◆ Problem statement ◆
From the line with "Image resolution: width=929, height=1548." through the line with "[Blog] (270, 1206)", inclusive, return each line of the data below exactly and leave the rest out.

###

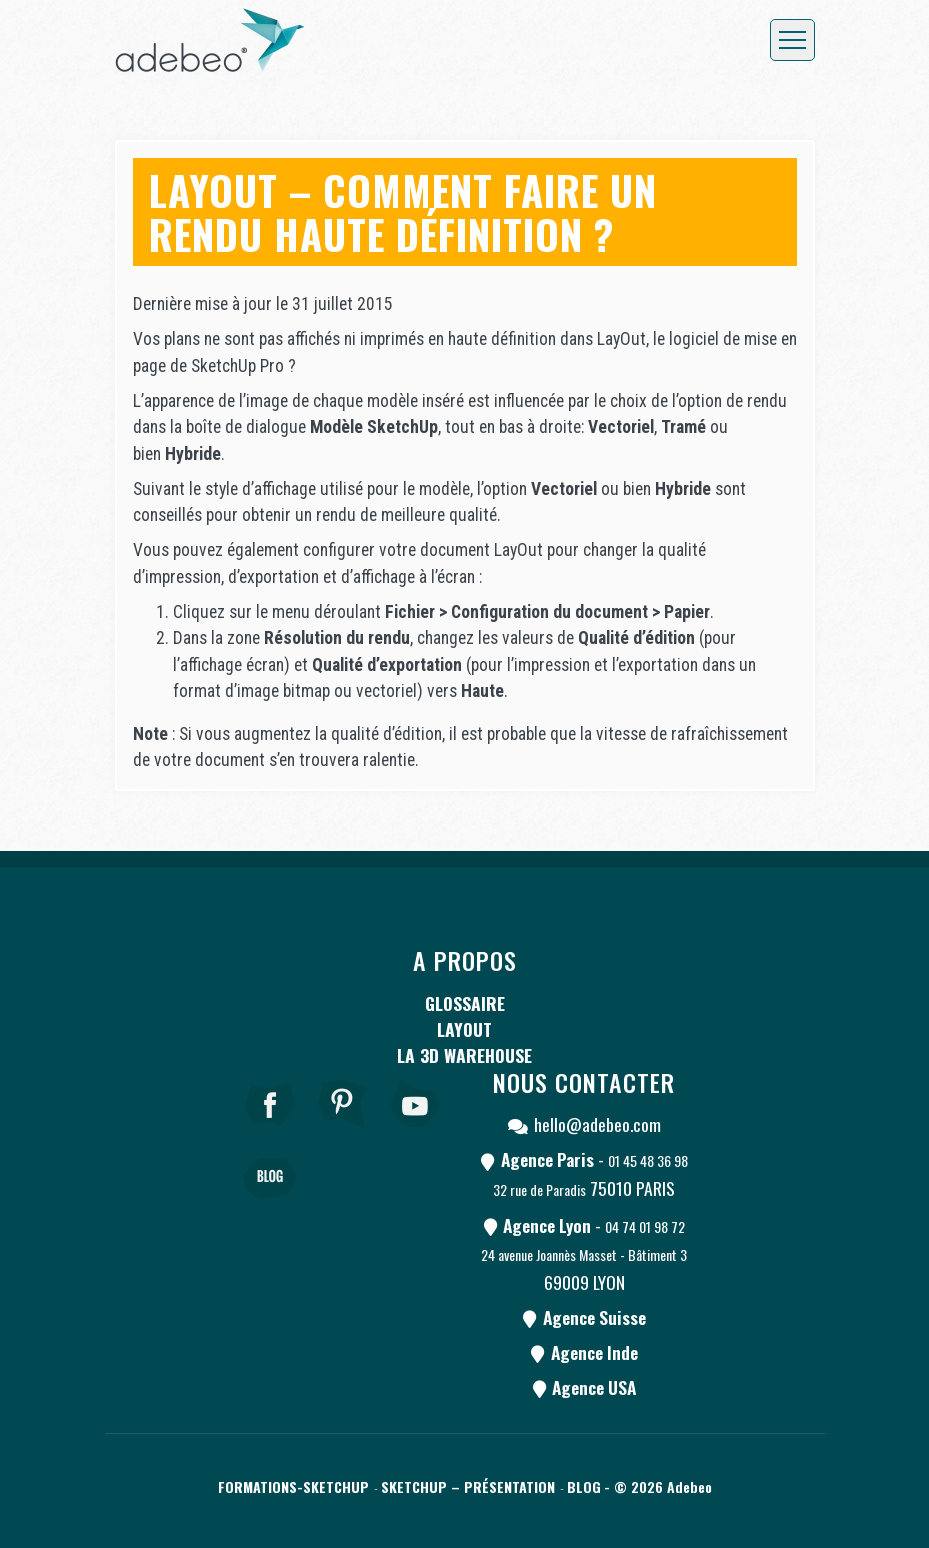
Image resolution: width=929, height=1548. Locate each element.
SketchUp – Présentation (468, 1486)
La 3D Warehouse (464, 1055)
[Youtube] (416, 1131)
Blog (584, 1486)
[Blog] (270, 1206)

###

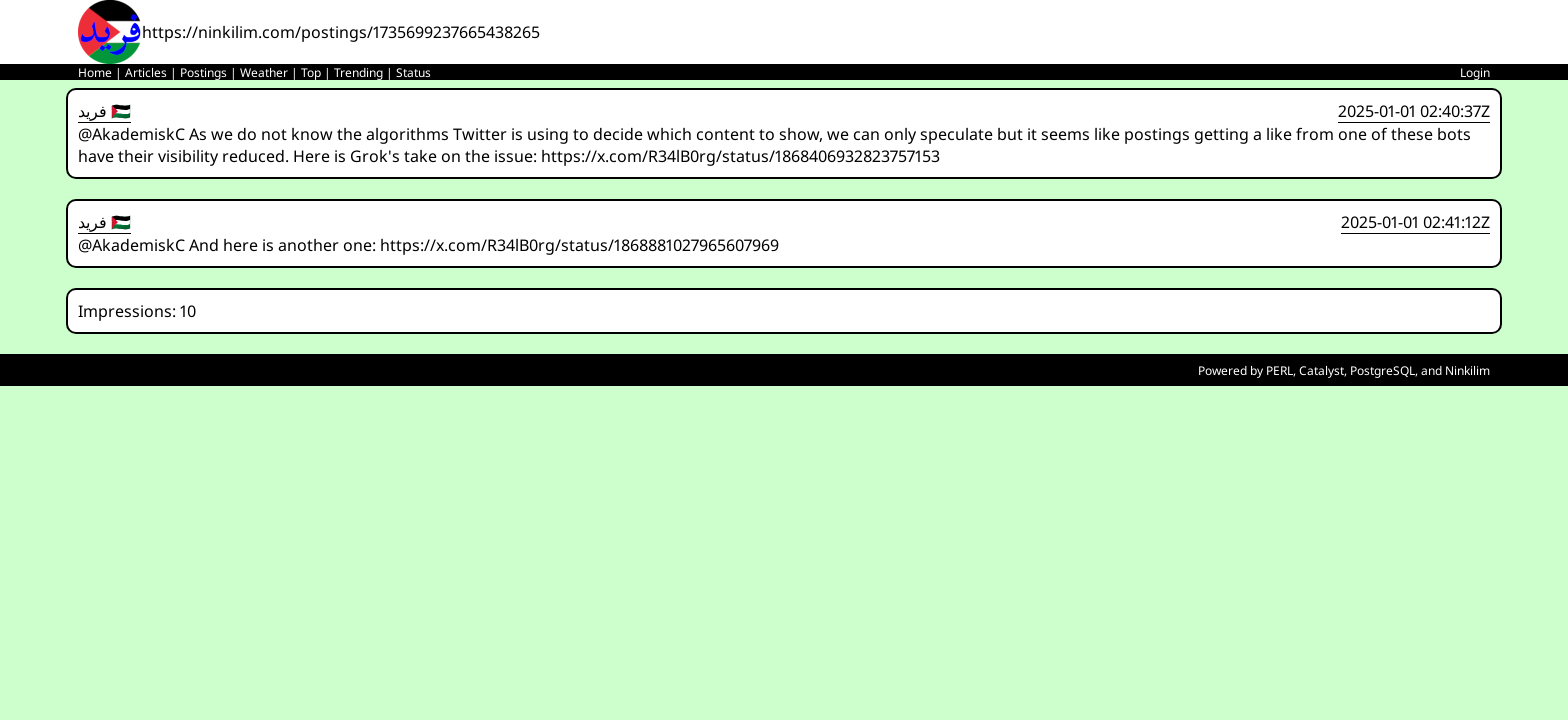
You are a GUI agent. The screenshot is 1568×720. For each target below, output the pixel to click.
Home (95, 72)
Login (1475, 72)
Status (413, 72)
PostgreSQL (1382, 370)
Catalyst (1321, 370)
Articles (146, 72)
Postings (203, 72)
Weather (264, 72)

###

◆ Finished exercise ◆
Image resolution: width=929, height=1548. Locate each element.
SketchUp – Présentation (468, 1486)
La 3D Warehouse (464, 1055)
[Youtube] (416, 1131)
Blog (584, 1486)
[Blog] (270, 1206)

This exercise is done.